───── Material provided ─────

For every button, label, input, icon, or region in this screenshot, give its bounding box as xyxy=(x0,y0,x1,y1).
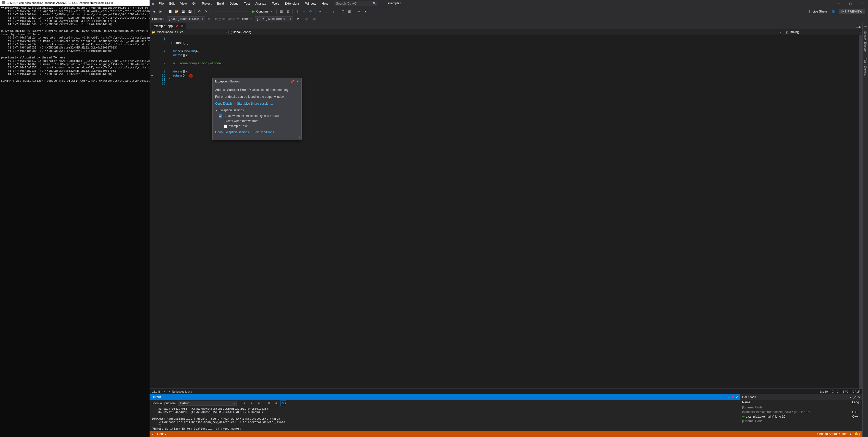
callstack-row[interactable]: ➜example1.exe!main() Line 10C++ xyxy=(740,414,862,419)
function-scope-combo[interactable]: ◧ main() ▾ xyxy=(783,30,862,34)
no-issues-indicator[interactable]: ●No issues found xyxy=(169,390,192,393)
close-icon[interactable]: ✕ xyxy=(736,396,738,399)
window-position-icon[interactable]: ▾ xyxy=(727,396,729,399)
col-name[interactable]: Name xyxy=(740,400,851,405)
clear-icon[interactable]: ✕ xyxy=(266,401,272,406)
menu-extensions[interactable]: Extensions xyxy=(282,1,302,6)
step-into-icon[interactable]: ↓ xyxy=(324,9,330,14)
copy-details-link[interactable]: Copy Details xyxy=(215,102,232,105)
edit-conditions-link[interactable]: Edit Conditions xyxy=(253,130,274,134)
menu-tools[interactable]: Tools xyxy=(269,1,281,6)
zoom-level[interactable]: 111 % xyxy=(152,390,160,393)
add-tab-icon[interactable]: ✚ xyxy=(858,26,861,29)
project-scope-combo[interactable]: 📁 Miscellaneous Files ▾ xyxy=(150,30,229,34)
pin-icon[interactable]: 📌 xyxy=(175,25,178,28)
menu-edit[interactable]: Edit xyxy=(167,1,177,6)
code-editor[interactable]: ➜ 123456789101112 ⊟int main() { int *x =… xyxy=(150,35,862,388)
process-combo[interactable]: [30008] example1.exe▾ xyxy=(167,16,205,22)
menu-debug[interactable]: Debug xyxy=(227,1,241,6)
pin-icon[interactable]: 📌 xyxy=(290,80,294,84)
debug-tool-icon[interactable]: ▦ xyxy=(278,9,284,14)
editor-scrollbar[interactable] xyxy=(859,35,862,388)
open-file-icon[interactable]: 📂 xyxy=(174,9,179,14)
break-when-checkbox[interactable]: Break when this exception type is thrown xyxy=(219,114,299,118)
tab-dropdown-icon[interactable]: ▾ xyxy=(856,26,858,29)
pin-icon[interactable]: 📌 xyxy=(731,396,734,399)
solution-explorer-tab[interactable]: Solution Explorer xyxy=(863,29,867,55)
menu-analyze[interactable]: Analyze xyxy=(253,1,269,6)
eol-indicator[interactable]: CRLF xyxy=(852,390,860,393)
exception-settings-header[interactable]: ▲ Exception Settings xyxy=(215,108,299,112)
output-text[interactable]: #3 0x7ff9641d7033 (C:\WINDOWS\System32\K… xyxy=(150,407,740,431)
add-source-control-button[interactable]: ↑Add to Source Control ▴ xyxy=(816,432,851,436)
liveshare-link[interactable]: Start Live Share session... xyxy=(237,102,273,105)
forward-button[interactable]: ▶ xyxy=(158,9,163,14)
step-over-icon[interactable]: → xyxy=(317,9,323,14)
menu-build[interactable]: Build xyxy=(215,1,227,6)
col-lang[interactable]: Lang xyxy=(851,400,862,405)
console-titlebar[interactable]: C:\MSDN\cpp-docs-pr\docs\c-language\ASAN… xyxy=(0,0,150,6)
error-marker-icon[interactable] xyxy=(189,74,193,77)
liveshare-button[interactable]: ⇪ Live Share xyxy=(806,10,830,13)
continue-button[interactable]: ▶ Continue ▾ xyxy=(250,9,275,14)
notifications-button[interactable]: 🔔2 xyxy=(855,432,860,436)
callstack-header[interactable]: Call Stack ▾ 📌 ✕ xyxy=(740,394,862,400)
except-module-checkbox[interactable]: example1.exe xyxy=(224,124,299,128)
menu-git[interactable]: Git xyxy=(190,1,199,6)
output-panel-header[interactable]: Output ▾ 📌 ✕ xyxy=(150,394,740,400)
find-tool-icon[interactable]: ≡ xyxy=(242,401,247,406)
callstack-row[interactable]: example1.exe!operator delete[](void * pt… xyxy=(740,410,862,414)
config-combo[interactable] xyxy=(213,11,230,12)
menu-test[interactable]: Test xyxy=(242,1,252,6)
thread-combo[interactable]: [28748] Main Thread▾ xyxy=(255,16,293,22)
window-position-icon[interactable]: ▾ xyxy=(850,396,851,399)
class-scope-combo[interactable]: (Global Scope) ▾ xyxy=(229,30,783,34)
redo-icon[interactable]: ↷ xyxy=(203,9,209,14)
save-all-icon[interactable]: 💾 xyxy=(187,9,193,14)
console-output[interactable]: ==30008==ERROR: AddressSanitizer: attemp… xyxy=(0,6,150,437)
find-tool-icon2[interactable]: ≡ xyxy=(249,401,254,406)
tool-icon2[interactable]: ◫ xyxy=(347,9,352,14)
output-source-combo[interactable]: Debug▾ xyxy=(178,401,237,406)
tool-icon[interactable]: C++ xyxy=(280,401,286,406)
menu-help[interactable]: Help xyxy=(319,1,331,6)
undo-icon[interactable]: ↶ xyxy=(196,9,202,14)
save-icon[interactable]: 💾 xyxy=(180,9,186,14)
wrap-icon[interactable]: ↲ xyxy=(273,401,279,406)
rail-options-icon[interactable]: ⋯ xyxy=(864,25,867,28)
open-exception-settings-link[interactable]: Open Exception Settings xyxy=(215,130,249,134)
find-tool-icon3[interactable]: ≡ xyxy=(256,401,261,406)
team-explorer-tab[interactable]: Team Explorer xyxy=(863,56,867,79)
stop-icon[interactable]: ■ xyxy=(301,9,307,14)
minimize-button[interactable]: — xyxy=(833,0,844,7)
flag-icon[interactable]: ⚑ xyxy=(296,16,301,22)
restart-icon[interactable]: ⟳ xyxy=(308,9,313,14)
indent-indicator[interactable]: SPC xyxy=(843,390,848,393)
new-file-icon[interactable]: 📄 xyxy=(167,9,173,14)
menu-view[interactable]: View xyxy=(178,1,189,6)
close-button[interactable]: ✕ xyxy=(856,0,868,7)
step-out-icon[interactable]: ↑ xyxy=(331,9,336,14)
code-text[interactable]: ⊟int main() { int *x = new int[42]; dele… xyxy=(169,35,859,388)
pause-icon[interactable]: ∥ xyxy=(294,9,300,14)
debug-tool-icon2[interactable]: ▦ xyxy=(285,9,291,14)
tab-close-icon[interactable]: ✕ xyxy=(181,24,184,28)
close-icon[interactable]: ✕ xyxy=(296,80,299,84)
account-icon[interactable]: 👤 xyxy=(831,9,836,14)
glyph-margin[interactable]: ➜ xyxy=(150,35,154,388)
maximize-button[interactable]: ▢ xyxy=(844,0,856,7)
tab-example1-cpp[interactable]: example1.cpp 📌 ✕ xyxy=(151,23,186,29)
tool-icon4[interactable]: ▾ xyxy=(363,9,368,14)
resize-grip-icon[interactable]: ◢ xyxy=(298,134,300,138)
callstack-row[interactable]: [External Code] xyxy=(740,405,862,410)
close-icon[interactable]: ✕ xyxy=(858,396,860,399)
tool-icon[interactable]: ◫ xyxy=(340,9,346,14)
menu-file[interactable]: File xyxy=(156,1,166,6)
zoom-dropdown-icon[interactable]: ▾ xyxy=(164,390,165,393)
menu-project[interactable]: Project xyxy=(199,1,214,6)
callstack-row[interactable]: [External Code] xyxy=(740,419,862,424)
platform-combo[interactable] xyxy=(231,11,249,12)
search-input[interactable]: Search (Ctrl+Q) 🔍 xyxy=(334,1,378,6)
tool-icon3[interactable]: ≡ xyxy=(356,9,362,14)
back-button[interactable]: ◀ xyxy=(151,9,157,14)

─────

Instructions for the task: The answer must consist of every line from the listing above that includes the word "scope".

Answer to the exercise:
function-scope-combo[interactable]: ◧ main() ▾ xyxy=(783,30,862,34)
project-scope-combo[interactable]: 📁 Miscellaneous Files ▾ xyxy=(150,30,229,34)
class-scope-combo[interactable]: (Global Scope) ▾ xyxy=(229,30,783,34)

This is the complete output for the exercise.